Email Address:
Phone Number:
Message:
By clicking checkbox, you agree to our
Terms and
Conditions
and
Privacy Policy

○ ○ ○ ○

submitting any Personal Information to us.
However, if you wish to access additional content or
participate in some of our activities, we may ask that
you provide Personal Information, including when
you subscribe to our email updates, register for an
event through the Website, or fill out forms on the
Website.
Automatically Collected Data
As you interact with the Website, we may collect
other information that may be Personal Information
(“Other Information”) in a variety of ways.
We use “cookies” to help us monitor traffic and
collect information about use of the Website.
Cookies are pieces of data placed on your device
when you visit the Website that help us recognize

○ ○ ○ ○

_YOUR GOAL:_ Copy each line above that contains the string "help".

_OUTPUT:_
We use “cookies” to help us monitor traffic and
when you visit the Website that help us recognize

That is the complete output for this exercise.